Eine der Kernaussagen dieser Untersuchung ist, dass sich Rehe an Menschen auf Wegen gewöhnt haben und nur mehr mit kurzen Fluchten reagieren. Aber wenn die Begegnungen abseits der Wege oder gar bei Nacht passieren (Mountainbiker fahren demnach vermehrt in der Nacht im Wald, was ein „No-go“ ist), bricht Panik aus.

Und wir müssen dafür sorgen, dass es in diesen Zonen ein natürliches Gleichgewicht gibt. Von Pflanzen und von Tieren. Die Pflanzen richten sich das selbst, aber was passiert, wenn beispielsweise Rotwild sich selbst überlassen wird, haben wir schon vor Jahren im Yellowstone-Nationalpark in den USA gesehen. Dort wurden die Wölfe, natürliche Feinde der Hirsche, abgeschossen – als Resultat hat sich das Rotwild derart vermehrt, dass es praktisch den gesamten Park leergefressen hat. Die Amerikaner haben dann aus Kanada gleich drei Wolfsrudel nur für den Yellowstone (immerhin der älteste Nationalpark der Welt) eingeflogen und angesiedelt, in der Folge hat sich die natürliche Balance wieder eingestellt.

Man muss aber auch die Menschen hören und verstehen, die in sehr ländlichen Gebieten und in waldreichen Gegenden leben.
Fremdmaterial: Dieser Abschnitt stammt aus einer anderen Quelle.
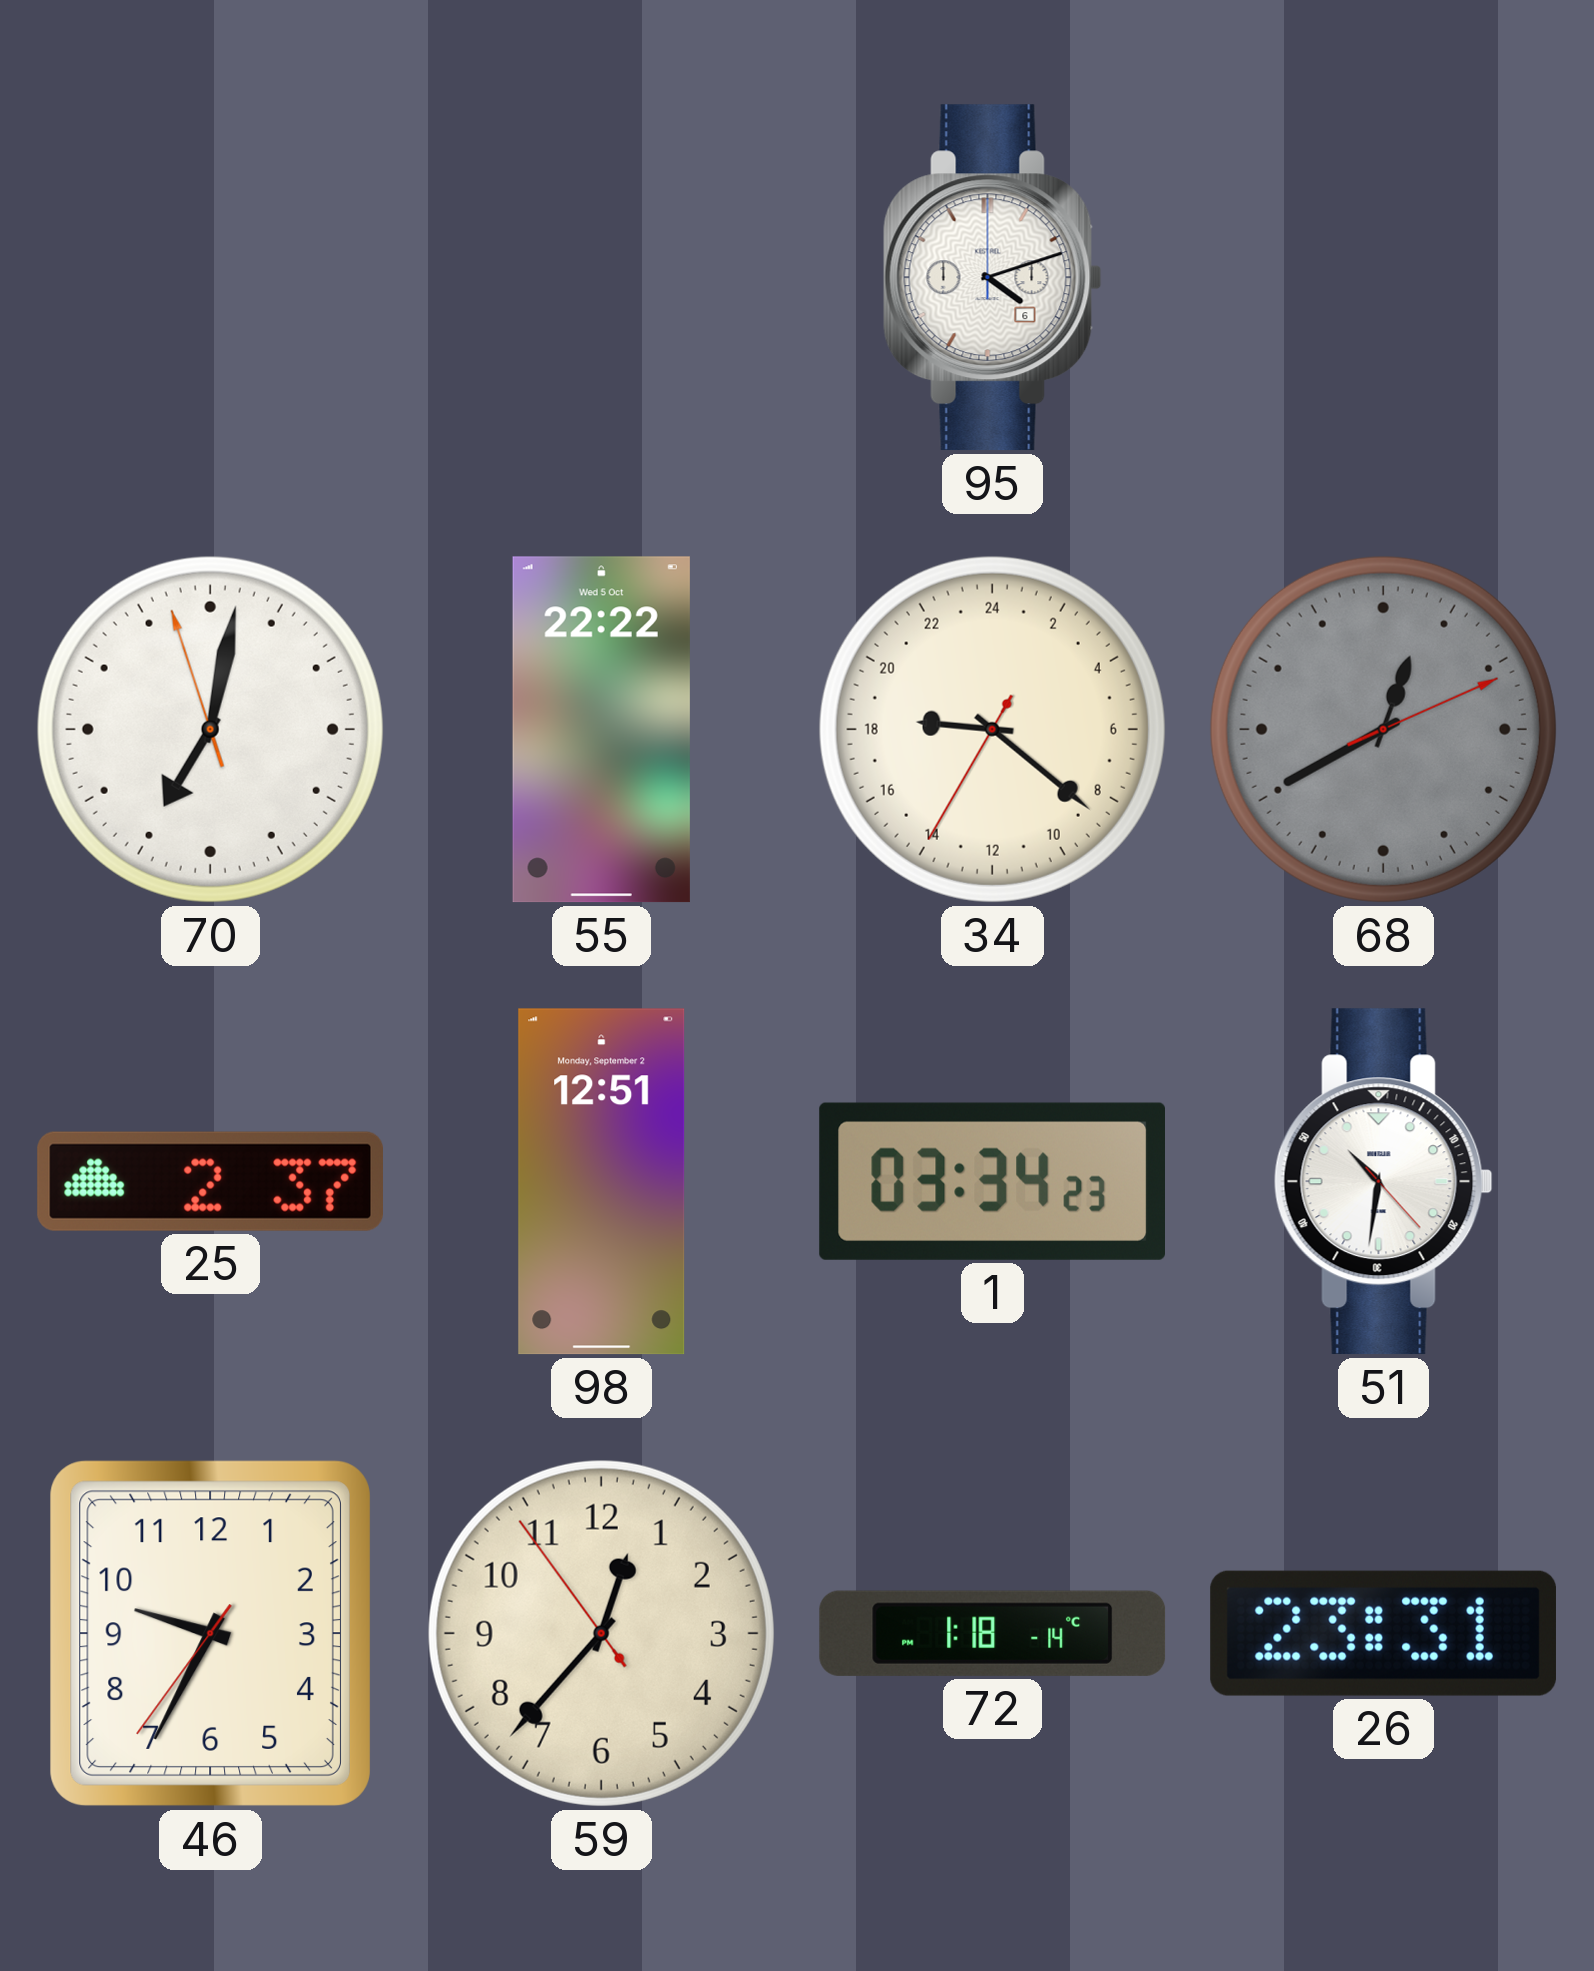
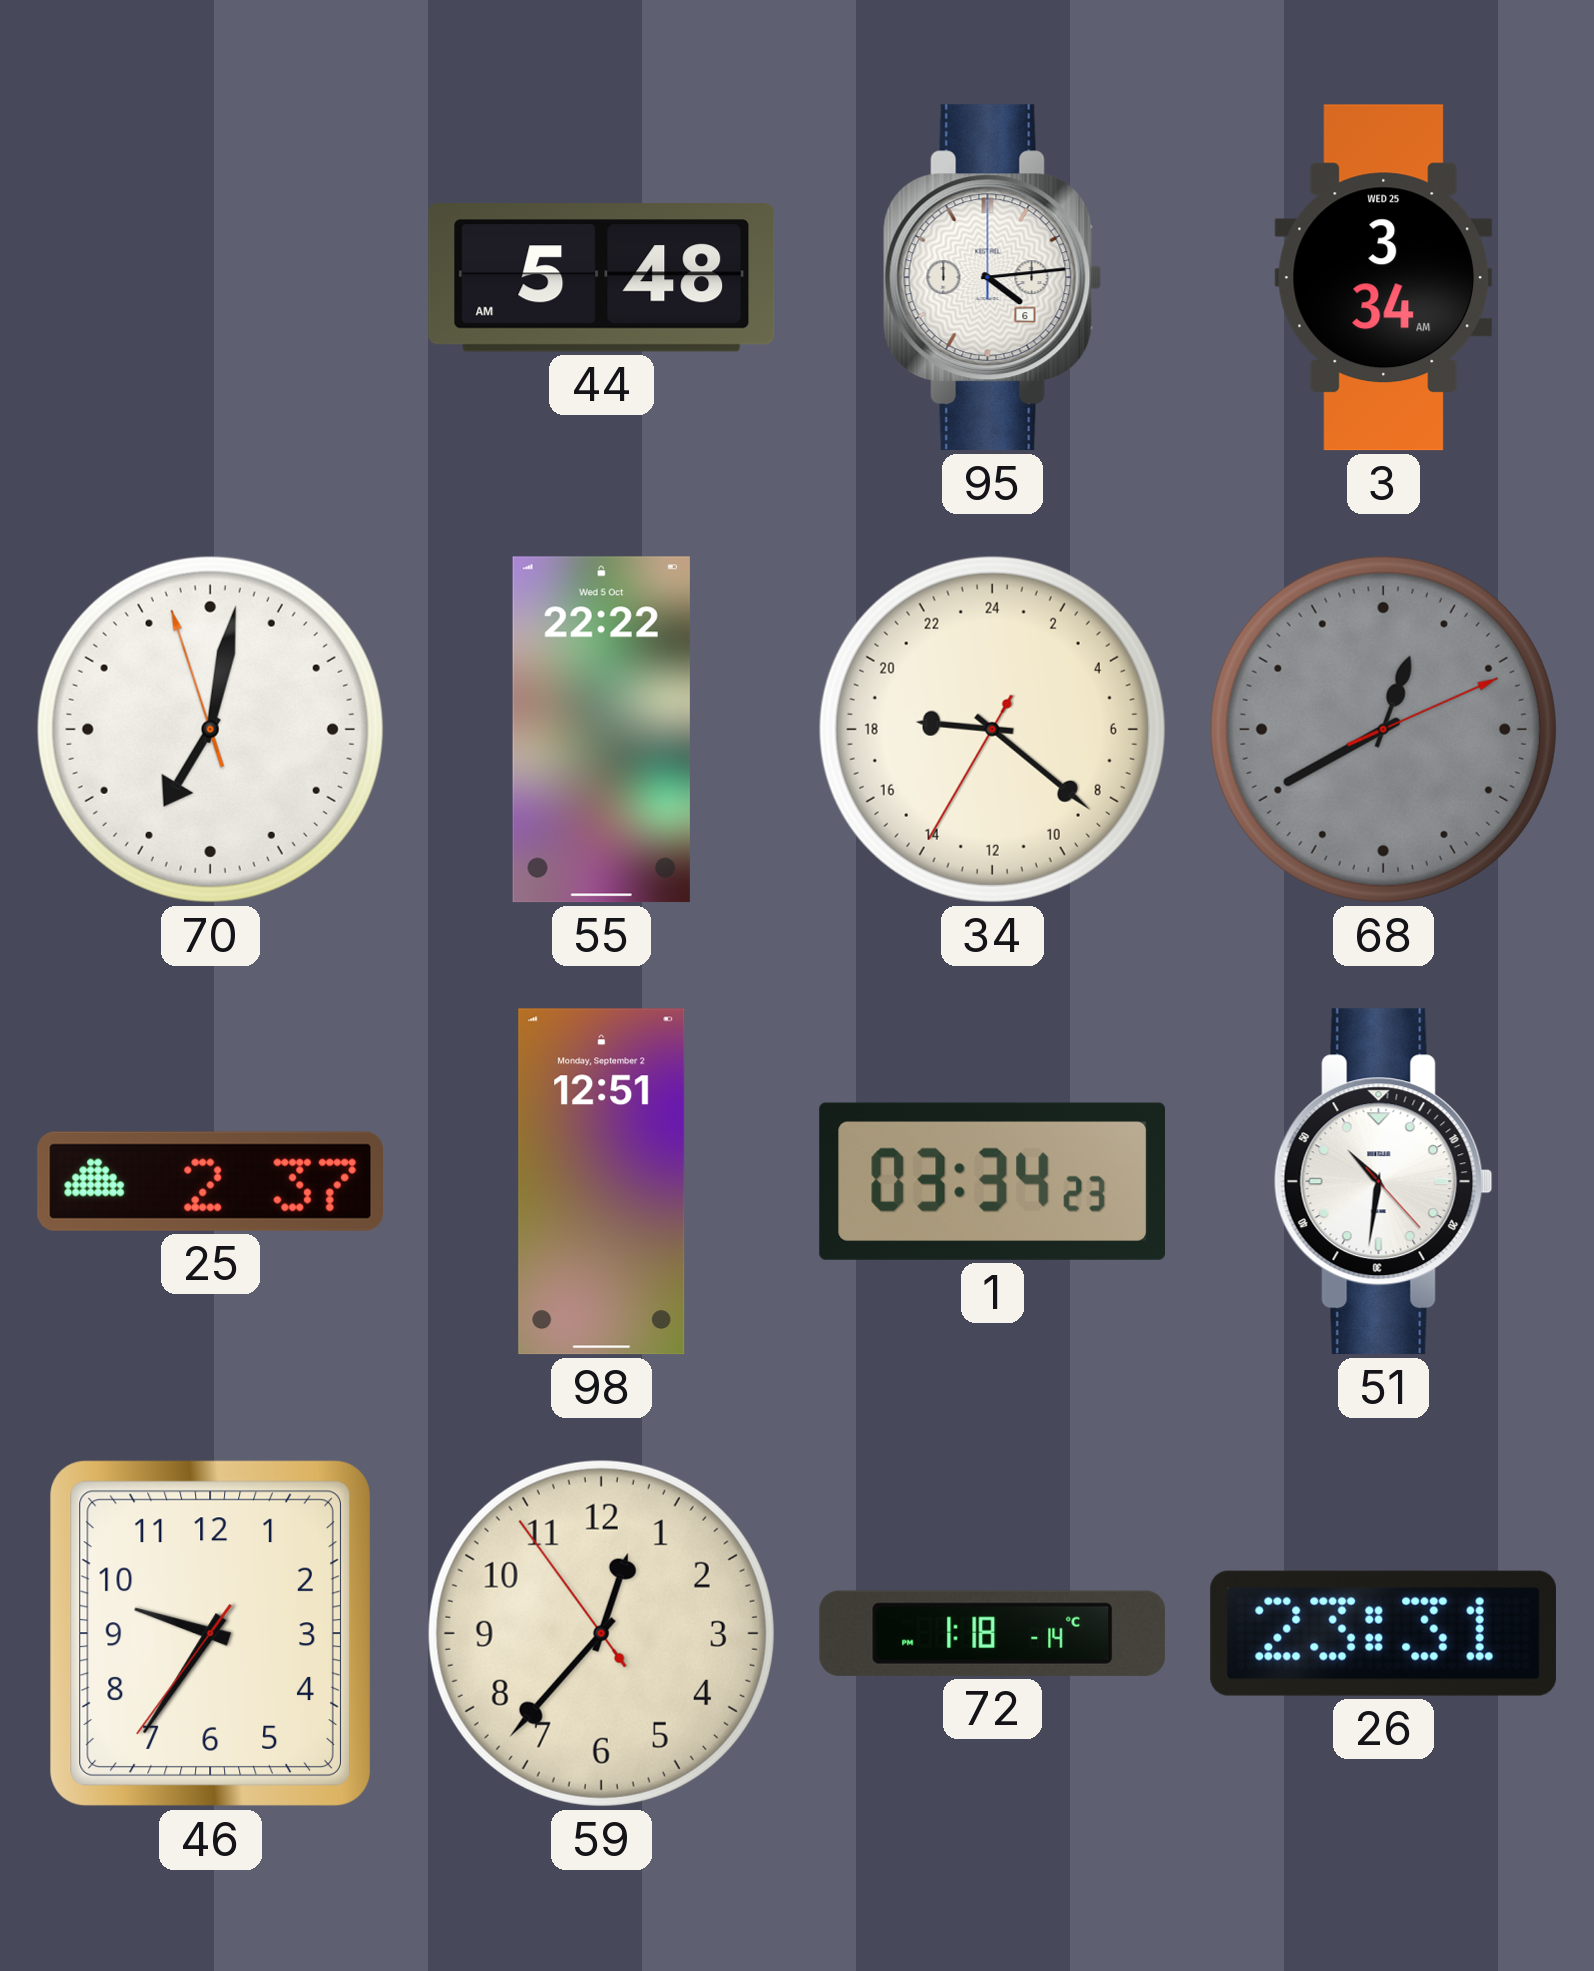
44: none -> 5:48
95: 4:12 -> 4:14
3: none -> 3:34
46: 9:34 -> 9:35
Genauso wie man die Züchter und Almbauern hören und verstehen muss.

Hirsche
Die Gemeinschaft von Rotwild und natürlichen Jägern ist so alt wie die Geschichte der Menschheit – und schließt sich auch nicht aus. Ein Problem wird es, wenn die Beute aus Nutztieren besteht. Foto: mixedreality - stock.adobe.com

Kein Wunder, dass die Zustimmung zum Wolf in den Städten und urbanen Gebieten so hoch ist. Die leben nicht mit den (vermeintlichen) Gefahren durch den Wolf. Schafzüchter und Almbauern, die Angst um ihr Vieh haben, würden Wölfe vermutlich lieber abschießen, als einen Modus Vivendi zu finden. In der Schweiz gibt es seit fast 20 Jahren wieder Wölfe, der Streit dort ist genauso erbittert wie bei uns. Aber die Schweizer können Zahlen vorlegen. Rund 200.000 Schafe (von insgesamt 350.000) gehen in der Schweiz auf die „Sömmerung“ (Weidenutzung auf der Alm). Die jährlichen Verluste belaufen sich auf rund 4700 Stück, wovon rund 500 auf das Konto von Wolf, Bär und Luchs gehen. Der Rest stürzt ab oder wird vom Blitz erschlagen.

Nur ein Argument noch: Wölfe und Rehe leben wie Gnus und Löwen in Afrika in einer Symbiose. Nur weil ein Löwe da ist, geraten die Gnus nicht in Panik. Das gilt auch für Wölfe und Rehe. Weil es wieder Wölfe im Wald gibt, herrscht keine besondere Panik unter den Rehen, man muss nicht besonders auf die „Ruhe für die Rehe“ achten. Zudem sorgt diese Symbiose wirklich dafür, dass die gesündesten Tiere überleben.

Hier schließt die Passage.